Interactive intelligence yesterday unveiled a customer engagement cloud service that it said will help contact centres throughout South Africa improve customer service and engagement.
According to Interactive Intelligence, PureCloud which runs on top of Amazon Web Services, offers contact centres accelerated business impact, more consistent outcomes, and the most innovative customer and agent experience.
The way contact centres are delivering customer service today is being disrupted by technology, says Deon Scheepers, strategic consultant at Interactive Intelligence. It is becoming harder for contact centres to keep up with customer demands using old contact centre technology, adds Scheepers.
"It is becoming challenging to be agile and flexible and monitor all the channels customers are using to engage in.
"We realised the world is changing and customers are changing, our organisations are looking for something that can disrupt the market."
Arthur Goldstuck, MD of World Wide Worx, said the way to be ready for disruption is to embrace the cloud.
Without utilising algorithms, analytics, and processing power which the cloud makes possible, it will not be possible to service demands from millions of people all at the same time, he added.
The scale of customer demands requires communication channels that are flexible, capable and can handle capacity, noted Goldstuck.

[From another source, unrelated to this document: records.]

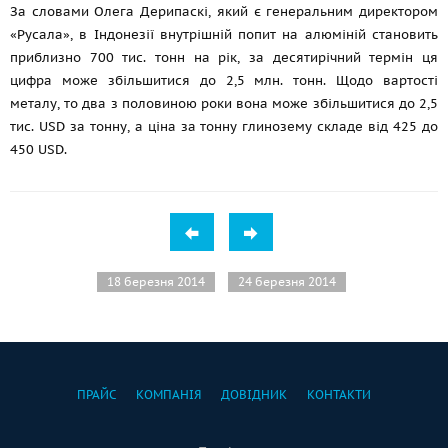
За словами Олега Дерипаскі, який є генеральним директором
«Русала», в Індонезії внутрішній попит на алюміній становить
приблизно 700 тис. тонн на рік, за десятирічний термін ця
цифра може збільшитися до 2,5 млн. тонн. Щодо вартості
металу, то два з половиною роки вона може збільшитися до 2,5
тис. USD за тонну, а ціна за тонну глинозему складе від 425 до
450 USD.
18 березня 2014
24 березня 2014
ПРАЙС
КОМПАНІЯ
ДОВІДНИК
КОНТАКТИ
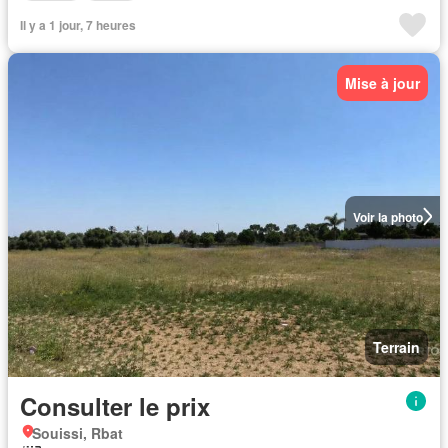
Il y a 1 jour, 7 heures
Mise à jour
Voir la photo
Terrain
Consulter le prix
Souissi, Rbat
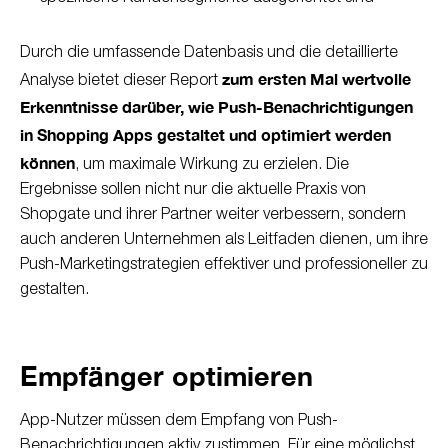
Durch die umfassende Datenbasis und die detaillierte
zum ersten Mal wertvolle
Analyse bietet dieser Report
Erkenntnisse darüber, wie Push-Benachrichtigungen
in Shopping Apps gestaltet und optimiert werden
können
, um maximale Wirkung zu erzielen. Die
Ergebnisse sollen nicht nur die aktuelle Praxis von
Shopgate und ihrer Partner weiter verbessern, sondern
auch anderen Unternehmen als Leitfaden dienen, um ihre
Push-Marketingstrategien effektiver und professioneller zu
gestalten.
Empfänger optimieren
App-Nutzer müssen dem Empfang von Push-
Benachrichtigungen aktiv zustimmen. Für eine möglichst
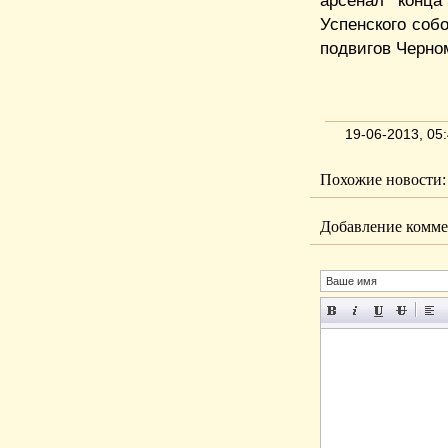
арсенал конца
Успенского соб
подвигов Черном
19-06-2013, 0
Похожие новости:
Добавление комме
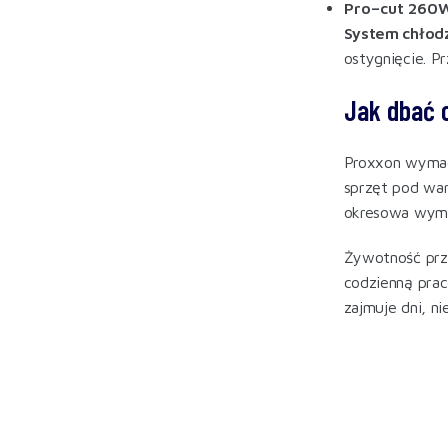
Pro–cut 260
System chłodz
ostygnięcie. Pr
Jak dbać 
Proxxon wymaga
sprzęt pod war
okresowa wym
Żywotność przy
codzienną pra
zajmuje dni, n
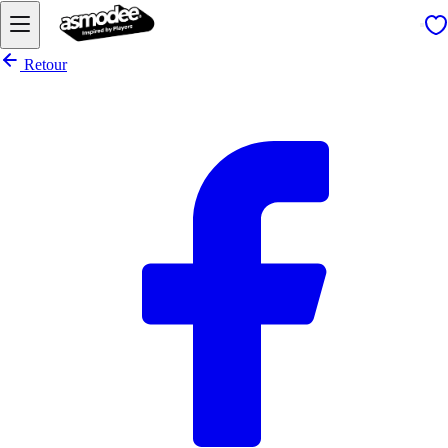
Retour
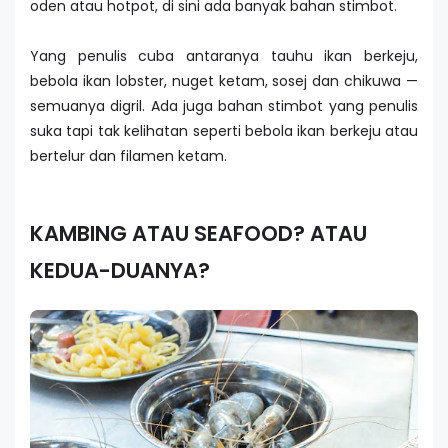
oden atau hotpot, di sini ada banyak bahan stimbot.
Yang penulis cuba antaranya tauhu ikan berkeju,
bebola ikan lobster, nuget ketam, sosej dan chikuwa —
semuanya digril. Ada juga bahan stimbot yang penulis
suka tapi tak kelihatan seperti bebola ikan berkeju atau
bertelur dan filamen ketam.
KAMBING ATAU SEAFOOD? ATAU
KEDUA-DUANYA?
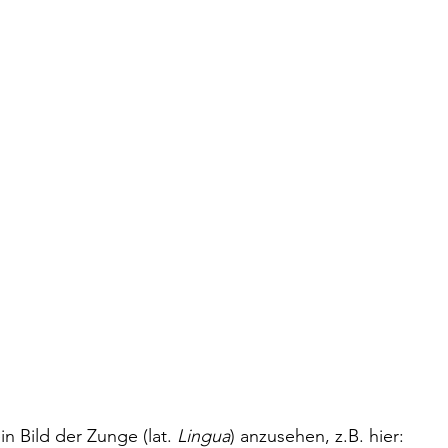
in Bild der Zunge (lat. 
Lingua
) anzusehen, z.B. hier:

Andre le Roux, Interactive Intelligence managing director, said PureCloud was built from the inside out with the most stringent security requirements in mind.
It also addresses contact centre pain points such as high costs, lack of scalability, and difficulty managing geographically dispersed remote sites, he added.
While cloud solutions have matured quickly, many organisations are still concerned about security, said Goldstuck.
"It's important to understand that cloud architectures differ quite a bit, and these differences have important security implications.
As organisations evaluate their cloud options, they should assess a vendor's security certifications, access management controls, encryption, and intrusion testing protocols."
With careful assessment, organisations will find that in many instances modern cloud solutions are more secure than on-premises solutions, said Goldstuck.
Combined with month-to-month subscription terms, these cloud solutions can give organisations an incredibly flexible, low-risk, high-value option, he added.
According to Goldstuck, the contact centre of the future will become driven by smart phone, apps and the needs of the user rather than what the technology limits the user to do.
"It will be cloud-centred, otherwise you won't have the flexibility and capability without embracing the cloud. It will be truly omni-channel in that it will allow people to interact with whatever mechanism they have at their disposal."
Therefore agents will need tools at their disposal that is made possible with by the cloud and analytics and be empowered through using these tools, said Goldstuck.